Correlation Is Not Enough: Embedding Human Metadata for Individual Causal Discovery

2026-06-08Artificial Intelligence

Artificial IntelligenceComputation and LanguageMachine LearningPerformance
AI summary

The authors found that biomedical language models mistakenly think unrelated things, like hormone levels and stock market changes, are very similar, which can cause errors when these models try to link ideas in a person's life. Standard biomedical encoders scored unrelated pairs with high similarity, leading to zero accuracy in telling cross-domain differences. To fix this, the authors used a special training method that improved the model's ability to distinguish related from unrelated biomedical pairs and boosted performance on standard tests. They also optimized the model's speed using specific hardware and software enhancements and shared all their tools and data for others to use.

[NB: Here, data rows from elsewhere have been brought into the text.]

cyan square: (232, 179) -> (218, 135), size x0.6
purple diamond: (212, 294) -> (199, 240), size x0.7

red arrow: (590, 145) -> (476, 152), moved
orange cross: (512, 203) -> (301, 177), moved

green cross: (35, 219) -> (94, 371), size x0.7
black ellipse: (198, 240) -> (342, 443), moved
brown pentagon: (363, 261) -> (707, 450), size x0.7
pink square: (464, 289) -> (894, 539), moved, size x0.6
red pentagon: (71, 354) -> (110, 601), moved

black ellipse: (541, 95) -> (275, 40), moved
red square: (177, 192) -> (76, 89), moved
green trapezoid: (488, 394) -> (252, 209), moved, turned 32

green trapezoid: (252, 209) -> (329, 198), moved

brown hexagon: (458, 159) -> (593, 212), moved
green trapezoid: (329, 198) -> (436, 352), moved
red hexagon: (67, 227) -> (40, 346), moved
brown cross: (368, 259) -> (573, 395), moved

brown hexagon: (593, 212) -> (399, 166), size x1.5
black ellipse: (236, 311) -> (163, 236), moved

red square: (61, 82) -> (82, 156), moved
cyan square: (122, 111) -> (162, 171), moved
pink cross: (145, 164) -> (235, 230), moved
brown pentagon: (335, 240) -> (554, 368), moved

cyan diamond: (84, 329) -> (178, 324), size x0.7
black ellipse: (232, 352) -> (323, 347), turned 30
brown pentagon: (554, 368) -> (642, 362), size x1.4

biomedical language modelcosine similarityembedding spacecontrastive learningcross-domain discriminationfoundation modelknowledge graphBIOSSES benchmarkOpenVINOhardware acceleration
Authors
Suraj Biswas, Saurabh Gupta, Pritam Mukherjee
Abstract
Ask a pretrained biomedical language model whether "cortisol 28 ug/dL" and "stock-market volatility" are related, and it returns a cosine similarity of 0.83 on a scale where 1.0 means identical. The two share no mechanism. This is not a corner case: every off-the-shelf biomedical encoder we tested (BioBERT, PubMedBERT, BioM-ELECTRA) scores unrelated cross-domain pairs between 0.76 and 0.92 when the answer should be near zero. Accuracy on cross-domain discrimination is 0%. Retrieval systems survive this, because a language model downstream filters the noise. A Large Behavioural Model (LBM), a foundation model whose subject is a person rather than a sentence, does not: it reasons over a graph of a user's life and treats embedding proximity as evidence that two events are causally linked. False proximity writes a false causal edge, and everything downstream inherits the error. Here, embedding geometry is not a tuning knob; it is correctness. We report the fix. A contrastive pass over 72,034 pairs raises PubMedBERT BIOSSES correlation from 0.633 to 0.828 and within-vs-across-domain separation from 1.05x to 1.63x. A second pass, BODHI, mines hard negatives from edges absent in a biomedical knowledge graph and lifts separation to 2.30x and the discrimination gap to +0.392, at a 4.5% BIOSSES cost. On an Intel Xeon 6737P with AMX, OpenVINO cuts single-query latency from 1367 ms to 10 ms (133x) and reaches 555 sentences/sec. One finding contradicts standard advice: FP16 beats INT8 on this silicon at every serving batch size, and we explain why. The same model on a no-AMX Ice Lake instance runs 13-27x slower. We release the benchmark suite, training corpora, the BODHI generator, and the OpenVINO scripts.